Meditation Friday – Making the Crooked Straight

This week, I’ve decided to dip my toes in the wisdom of Seneca again. Some of his words, no matter how many times I’ve read them, never fail to move and inspire me. His perspective on what it means to lead a good life and why it is important, revealed in his Letters to Lucilius, should be read by everyone. At least twice. I always find new lessons in them.

This round, I’ve decided to be a more meticulous, active reader. With a ruler, a pen and some index flags, I’m underlining and flagging everything I want to remember or take to heart. The result? I’m only one quarter of the way through and already the book looks like it’s been attacked by an avid first year philosophy student!

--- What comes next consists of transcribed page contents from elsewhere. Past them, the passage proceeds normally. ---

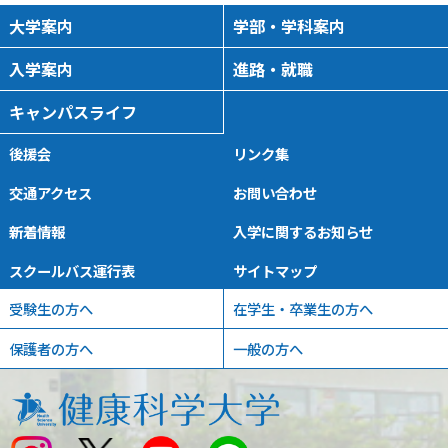
大学案内
学部・学科案内
入学案内
進路・就職
キャンパスライフ
後援会
リンク集
交通アクセス
お問い合わせ
新着情報
入学に関するお知らせ
スクールバス運行表
サイトマップ
受験生の方へ
在学生・卒業生の方へ
保護者の方へ
一般の方へ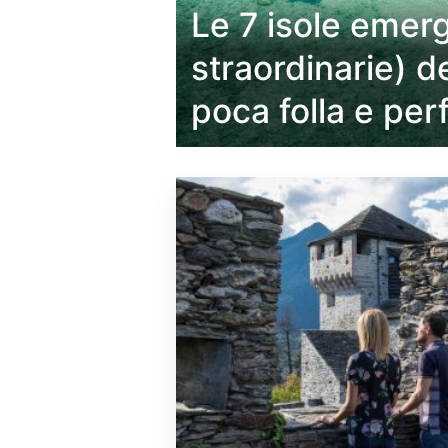
i e strade
Le 7 isole emerg
on somiglia
straordinarie) d
poca folla e per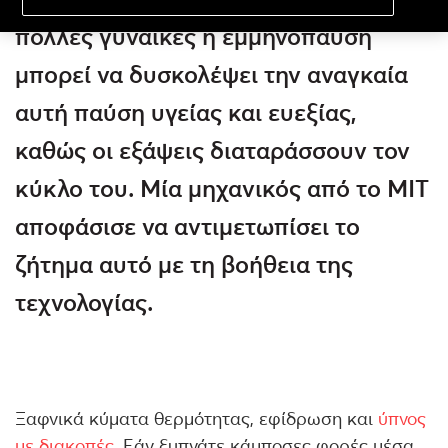
πολλές γυναίκες η εμμηνόπαυση
μπορεί να δυσκολέψει την αναγκαία
αυτή παύση υγείας και ευεξίας,
καθώς οι εξάψεις διαταράσσουν τον
κύκλο του. Μία μηχανικός από το ΜΙΤ
αποφάσισε να αντιμετωπίσει το
ζήτημα αυτό με τη βοήθεια της
τεχνολογίας.
Ξαφνικά κύματα θερμότητας, εφίδρωση και
ύπνος
με διακοπές
. Εάν ξυπνάτε κάμποσες φορές μέσα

One particular piece of advice I’ve been mulling over is that we should all behave as if a good person of our choosing (a guardian, so to speak) is witnessing our every action. Or, as Seneca puts it: 

‘We need to set our affections on some good man* and keep him constantly before our eyes, so that we may live as if he were watching us and do everything as if he saw what we were doing.’ 

*I tend to reinterpret this male worldview; replacing ‘good man’ with ‘good human being’ & ‘he’ with ‘he or she’ 

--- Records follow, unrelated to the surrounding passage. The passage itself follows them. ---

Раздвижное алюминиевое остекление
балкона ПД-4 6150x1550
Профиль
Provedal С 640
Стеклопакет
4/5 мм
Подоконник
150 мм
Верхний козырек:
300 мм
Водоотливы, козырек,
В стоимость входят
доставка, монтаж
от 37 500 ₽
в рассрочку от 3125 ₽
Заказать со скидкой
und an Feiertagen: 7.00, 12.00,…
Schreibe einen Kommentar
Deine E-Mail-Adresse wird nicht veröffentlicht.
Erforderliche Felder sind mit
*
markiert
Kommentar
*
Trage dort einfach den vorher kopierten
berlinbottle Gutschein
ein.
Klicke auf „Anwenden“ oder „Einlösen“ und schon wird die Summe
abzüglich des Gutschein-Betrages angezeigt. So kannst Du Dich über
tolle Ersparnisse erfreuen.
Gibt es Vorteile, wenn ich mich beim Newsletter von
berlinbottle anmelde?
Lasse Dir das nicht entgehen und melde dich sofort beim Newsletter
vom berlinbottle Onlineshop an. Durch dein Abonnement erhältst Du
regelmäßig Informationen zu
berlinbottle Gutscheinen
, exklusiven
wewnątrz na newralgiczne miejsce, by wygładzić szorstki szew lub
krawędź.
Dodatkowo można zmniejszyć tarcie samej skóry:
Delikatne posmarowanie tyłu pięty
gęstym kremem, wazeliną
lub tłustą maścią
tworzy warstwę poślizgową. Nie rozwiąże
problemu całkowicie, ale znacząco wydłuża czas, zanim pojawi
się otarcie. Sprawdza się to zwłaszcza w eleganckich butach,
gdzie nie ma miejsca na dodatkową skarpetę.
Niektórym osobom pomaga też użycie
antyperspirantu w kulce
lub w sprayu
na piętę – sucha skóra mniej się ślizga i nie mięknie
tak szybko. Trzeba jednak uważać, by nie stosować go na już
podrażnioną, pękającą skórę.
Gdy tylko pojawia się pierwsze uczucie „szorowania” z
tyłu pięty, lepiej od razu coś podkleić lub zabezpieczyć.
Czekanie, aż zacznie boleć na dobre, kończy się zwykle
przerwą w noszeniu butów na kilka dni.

This is nice, clean advice, if you ask me. It doesn’t need much dissecting in order to see the worthiness of it. And anyone with the ability to think can do it. For me, the difficulty is found in two things; first, knowing a human being with a good enough character to keep ‘constantly before our eyes’, and second, keeping them ‘constantly before our eyes’. The latter is just a matter of practice, prompting and patience, however, choosing who to act as our guardian or model is a slightly mistier arena.  

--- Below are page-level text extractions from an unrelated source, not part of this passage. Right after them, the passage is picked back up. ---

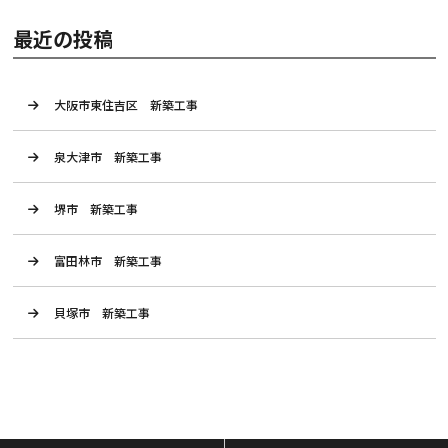
最近の投稿
大阪市東住吉区 新築工事
泉大津市 新築工事
堺市 新築工事
富田林市 新築工事
貝塚市 新築工事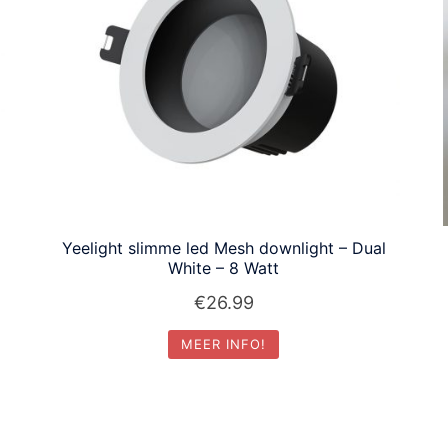
Yeelight slimme led Mesh downlight – Dual
White – 8 Watt
€
26.99
MEER INFO!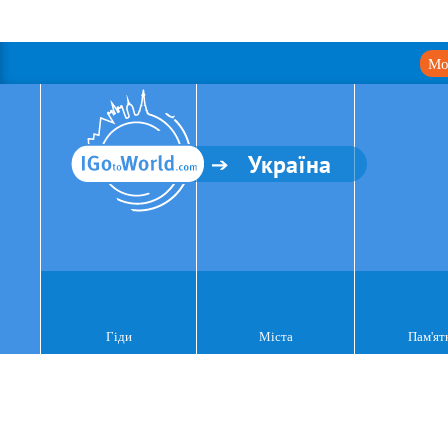
Мо
Україна
Гіди
Міста
Пам'ят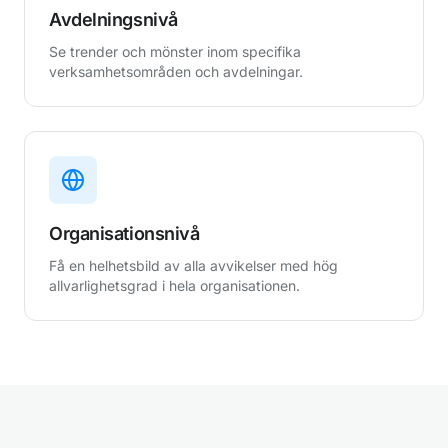
Avdelningsnivå
Se trender och mönster inom specifika
verksamhetsområden och avdelningar.
Organisationsnivå
Få en helhetsbild av alla avvikelser med hög
allvarlighetsgrad i hela organisationen.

After some thought, I’ve decided that it’s perfectly OK to choose someone who you do not know in the flesh – a writer, a public figure, a saint, or a Seneca! In fact, I’ve even decided that it’s perfectly OK to choose someone who’s not real; as long as they are given a shape and personality in your mind’s eye and are capable of improving you. This might involve mixing the best elements from different people. My chosen character is such. She seems to amalgamate the Dalai Lama’s serenity, Michelle Obama’s confidence, my aunt Hala’s wit, and bits and pieces from other people. Above all, she shuns what is coarse in favour of the refined and sublime. That is the kind of ideal I always want to point my inner compass towards. 

Seneca thought this subject was important enough to put in a letter, and I’m glad he did. Here’s his conclusion:   

‘There is a need, in my view, for someone as a standard against which our characters can measure themselves. Without a ruler to do it against you won’t make the crooked straight.’ 

Needless to say, I took out my ruler and underlined it.